Moreover, the flame hole with a large load is formed even if the diameter of the flame hole 3a of this part is made slightly larger than the diameter of the other part D.

In addition, as shown in FIG. 7, a part of the main burner 2, for example, a sub-burner gas supply pipe 20 having a diameter of 8 mm is placed on the lower surface of the burner plate 17 of the main burner 2, for example, 5 mm. By arranging at intervals of a degree, a portion of the burner plate 17 having a gas enrichment portion slightly wider than the diameter of the supply pipe 20 is used as the secondary burner 3 which is liable to cause a flame change when oxygen is depleted. You may make the 2nd flame sensor 7 approach upper part of (3a).

Therefore, the operation effect of the sub-burner 3 in FIGS. 5-7 is no different from that of the embodiment of FIG. 1, FIG.

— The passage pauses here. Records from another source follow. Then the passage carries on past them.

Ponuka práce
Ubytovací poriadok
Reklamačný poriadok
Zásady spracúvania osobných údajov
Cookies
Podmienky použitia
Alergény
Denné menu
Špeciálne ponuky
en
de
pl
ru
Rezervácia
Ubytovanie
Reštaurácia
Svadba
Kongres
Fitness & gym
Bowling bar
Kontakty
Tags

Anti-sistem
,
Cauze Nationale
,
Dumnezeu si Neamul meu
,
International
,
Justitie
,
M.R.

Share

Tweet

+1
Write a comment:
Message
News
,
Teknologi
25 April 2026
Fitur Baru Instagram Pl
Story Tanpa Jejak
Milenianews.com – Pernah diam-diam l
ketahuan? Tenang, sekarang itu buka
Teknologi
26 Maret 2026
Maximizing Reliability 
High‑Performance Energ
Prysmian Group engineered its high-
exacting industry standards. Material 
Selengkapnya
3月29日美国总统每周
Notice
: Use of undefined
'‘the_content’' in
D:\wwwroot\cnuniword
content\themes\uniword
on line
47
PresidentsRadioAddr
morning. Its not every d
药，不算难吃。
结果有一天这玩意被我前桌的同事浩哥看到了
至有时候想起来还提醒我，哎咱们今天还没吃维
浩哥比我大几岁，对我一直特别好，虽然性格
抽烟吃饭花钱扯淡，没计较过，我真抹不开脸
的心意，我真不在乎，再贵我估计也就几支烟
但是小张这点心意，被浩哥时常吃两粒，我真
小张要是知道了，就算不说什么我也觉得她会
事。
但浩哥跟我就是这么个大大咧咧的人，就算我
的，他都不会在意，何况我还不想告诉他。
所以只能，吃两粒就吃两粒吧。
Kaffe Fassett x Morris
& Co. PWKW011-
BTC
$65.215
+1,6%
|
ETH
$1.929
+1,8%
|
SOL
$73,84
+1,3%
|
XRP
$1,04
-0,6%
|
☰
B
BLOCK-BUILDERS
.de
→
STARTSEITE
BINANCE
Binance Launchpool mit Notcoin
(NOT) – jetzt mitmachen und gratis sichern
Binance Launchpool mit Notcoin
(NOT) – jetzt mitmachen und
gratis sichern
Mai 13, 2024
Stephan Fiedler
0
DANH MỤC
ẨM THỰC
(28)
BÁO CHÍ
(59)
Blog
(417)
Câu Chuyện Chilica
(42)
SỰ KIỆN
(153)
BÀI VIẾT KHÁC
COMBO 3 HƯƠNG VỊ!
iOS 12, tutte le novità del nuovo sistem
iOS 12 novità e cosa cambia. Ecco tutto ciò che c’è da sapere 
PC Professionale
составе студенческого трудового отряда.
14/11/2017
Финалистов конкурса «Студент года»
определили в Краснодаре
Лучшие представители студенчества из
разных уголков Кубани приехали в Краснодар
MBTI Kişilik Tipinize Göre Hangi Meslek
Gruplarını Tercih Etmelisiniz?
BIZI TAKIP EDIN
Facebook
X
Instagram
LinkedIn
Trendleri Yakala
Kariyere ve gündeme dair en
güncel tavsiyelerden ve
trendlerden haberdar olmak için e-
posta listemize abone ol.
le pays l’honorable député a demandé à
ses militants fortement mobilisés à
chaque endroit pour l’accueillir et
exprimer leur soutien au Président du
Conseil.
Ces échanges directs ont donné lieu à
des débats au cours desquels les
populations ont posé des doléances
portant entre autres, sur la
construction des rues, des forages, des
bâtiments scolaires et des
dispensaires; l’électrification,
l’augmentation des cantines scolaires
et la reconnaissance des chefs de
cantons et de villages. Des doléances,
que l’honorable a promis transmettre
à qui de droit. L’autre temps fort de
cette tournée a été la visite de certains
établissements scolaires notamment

As such, according to the present invention, when the gas component is changed, the rotational speed of the blower which supplies primary air to the main burner by detecting the rising or falling of the output from the first flame sensor installed near the main burner has a predetermined proportional characteristic. It automatically maintains the excess air ratio within a certain good combustion range by controlling the increase and decrease automatically, and the output according to the gas component from the first flame sensor can be stabilized, and from the second flame sensor installed near the secondary burner The difference in output which follows the gas component is offset by the difference in output according to the gas component difference from the first flame sensor, so that even if the gas component is changed, combustion is always stopped at a constant oxygen concentration and the reliability of the apparatus is improved.

Claims (4)

A blower 5 is provided with a blower 5 forcibly supplying primary air to all primary air-burning main burners 2 through which the gas is supplied through the solenoid valve 10 installed in the gas supply path 9. In a gas appliance configured to increase or decrease the rotational speed of the blower 5 according to a predetermined proportional characteristic with respect to the output of the first flame sensor 6 installed close to 2), if oxygen is deficient, the lift of the flame is lifted. ), The output from the secondary burner (3), the second flame sensor (7) installed close to the secondary burner (3), and the first and second flame sensors (6), (7) And a comparator (8) for comparing and controlling the opening and closing of the solenoid valve (10) by an output from the comparator (8). 2. Combustion safety device for a gas appliance according to claim 1, characterized in that the secondary burner (3) is provided on the burner plate separately from the main burner (2). The combustion safety device of a gas appliance according to claim 1, wherein a recess (18) serving as a secondary burner is provided in a part (C) of the surface of the burner plate (17) of the main burner. The combustion safety device of a gas appliance according to claim 1, wherein a gas supply pipe (20) for the burner is provided at intervals on the lower surface of the burner plate (17) of the main burner to serve as a secondary burner.